Mary Cassatt, Bambino che prende una mela

Giosuè Carducci
Pianto antico

L’albero a cui tendevi
la pargoletta mano,
il verde melograno
da’ bei vermigli fior,

nel muto orto solingo
rinverdì tutto or ora,
e giugno lo ristora
di luce e di calor.

Tu fior de la mia pianta
percossa e inaridita,
tu de l’inutil vita
estremo unico fior,

sei ne la terra fredda,
sei ne la terra negra
né il sol più ti rallegra
né ti risveglia amor.

Attraversiamo le stagioni come in un sogno, al confine tra il fuori e il dentro di noi. Così possiamo sentirci tristi anche nella bella stagione, quando la natura è in pieno rigoglio. Carducci in “Pianto antico” ce lo insegna. Chi non conosce questa bella poesia imparata a memoria sui banchi di scuola? Quattro quartine rimate ABBC, ogni quartina composta da tre settenari e un senario che la chiude. Siamo di fronte a una precisione da spartito musicale. Tutto canta in questo giugno in cui la natura si ristora e l’albero di melograno mette fuori i suoi piccoli calici di fiori a stella, tre petali o quattro, come i versi di Carducci. Davanti a questa pianta splendida che viene dalla Persia – e che forse rappresenta proprio l’Albero della Vita che ci costò la perdita dell’amicizia con Dio – non possiamo che unirci al “pianto antico” di Carducci e di tutto il genere umano. Un pianto che viene dalle radici, da quella “terra negra” in cui fu sepolto suo figlio Dante, morto di tifo nel novembre del 1870.

Il tema è triste e contrasta col cielo di giugno. Pure, nel contrasto lessicale carducciano, i lemmi “luce e calore” lottano contro “freddo e nero”. È impossibile risvegliare un figlio morto. Giugno per il poeta ha il sapore di novembre, scende l’inverno nel cuore di un padre che è come se vedesse ancora vivo quel figlio di soli tre anni giocare tra le quinte degli alberi in fiore nel suo giardino di Bologna. Con la morte del figlio per Carducci tutto sembra finito e anche le stagioni cha verranno non serviranno a consolarlo. Eppure si sente nel poeta – in quell’attimo fermo davanti al melograno dai bei vermigli fiori, a quella chioma verde come gli anni verdi del figlio – una voce che lo chiama.
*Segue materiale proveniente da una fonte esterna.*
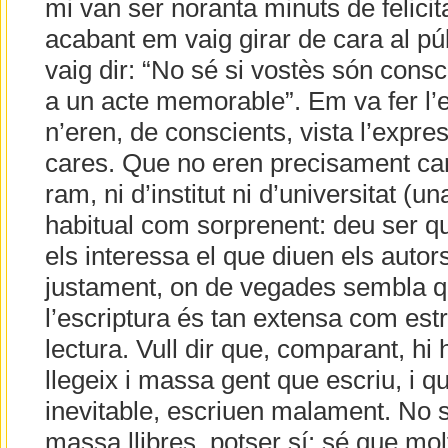
mi van ser noranta minuts de felicita
acabant em vaig girar de cara al púb
vaig dir: “No sé si vostès són consc
a un acte memorable”. Em va fer l’e
n’eren, de conscients, vista l’expre
cares. Que no eren precisament car
ram, ni d’institut ni d’universitat (u
habitual com sorprenent: deu ser q
els interessa el que diuen els autor
justament, on de vegades sembla q
l’escriptura és tan extensa com estr
lectura. Vull dir que, comparant, hi
llegeix i massa gent que escriu, i q
inevitable, escriuen malament. No s
massa llibres, potser sí: sé que mo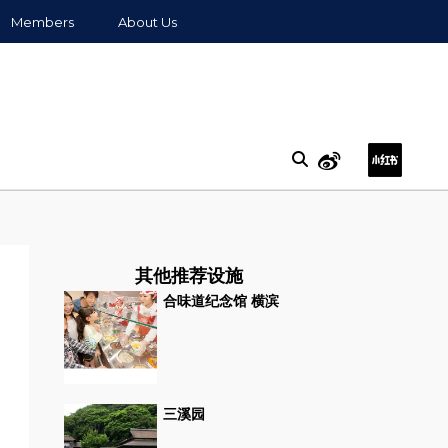
Members
About Us
其他推荐设施
合味道纪念馆 横滨
三溪园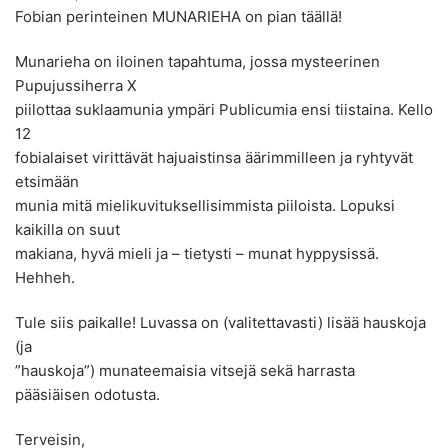
Fobian perinteinen MUNARIEHA on pian täällä!
Munarieha on iloinen tapahtuma, jossa mysteerinen
Pupujussiherra X
piilottaa suklaamunia ympäri Publicumia ensi tiistaina. Kello
12
fobialaiset virittävät hajuaistinsa äärimmilleen ja ryhtyvät
etsimään
munia mitä mielikuvituksellisimmista piiloista. Lopuksi
kaikilla on suut
makiana, hyvä mieli ja – tietysti – munat hyppysissä.
Hehheh.
Tule siis paikalle! Luvassa on (valitettavasti) lisää hauskoja
(ja
”hauskoja”) munateemaisia vitsejä sekä harrasta
pääsiäisen odotusta.
Terveisin,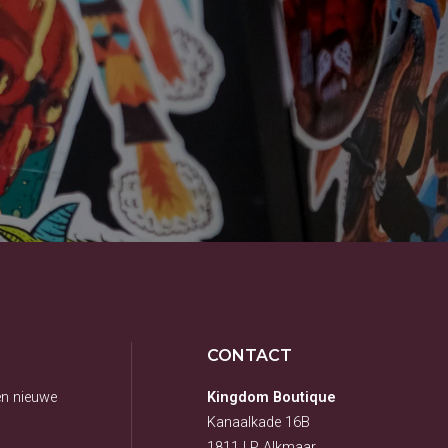
CONTACT OPNEMEN
CONTACT
en nieuwe
Kingdom Boutique
Kanaalkade 16B
1811 LP Alkmaar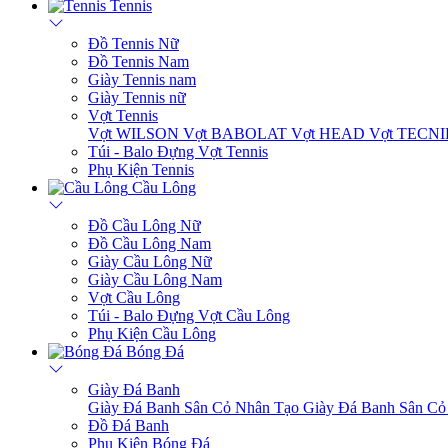
Tennis
Đồ Tennis Nữ
Đồ Tennis Nam
Giày Tennis nam
Giày Tennis nữ
Vợt Tennis
Vợt WILSON
Vợt BABOLAT
Vợt HEAD
Vợt TECN
Túi - Balo Đựng Vợt Tennis
Phụ Kiện Tennis
Cầu Lông
Đồ Cầu Lông Nữ
Đồ Cầu Lông Nam
Giày Cầu Lông Nữ
Giày Cầu Lông Nam
Vợt Cầu Lông
Túi - Balo Đựng Vợt Cầu Lông
Phụ Kiện Cầu Lông
Bóng Đá
Giày Đá Banh
Giày Đá Banh Sân Cỏ Nhân Tạo
Giày Đá Banh Sân Cỏ
Đồ Đá Banh
Phụ Kiện Bóng Đá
Nel verde del cespuglio il rosso fuoco, come nel roveto ardente di Mosè. In quella prima quartina c’è una possibile chiave di speranza per Carducci, un invito a contemplare una bellezza che pure – nonostante tutto – gli sta davanti. Non può negarla. È un attimo, quattro versi, un niente, poi tutto precipita nella tristezza dei versi successivi. Ma in quell’attimo Carducci sente il bello della vita, non può negare a sé stesso il bene di essere vivo. E di dare del tu a suo figlio, un tu insistente (“tu fior della mia pianta” / “tu dell’inutil vita”) come se il figlio lo ascoltasse. Se proviamo a metterci davanti ad un melograno, così rigoglioso in questo mese di giugno, forse potremo anche noi unirci a quel pianto, così antico, così vero.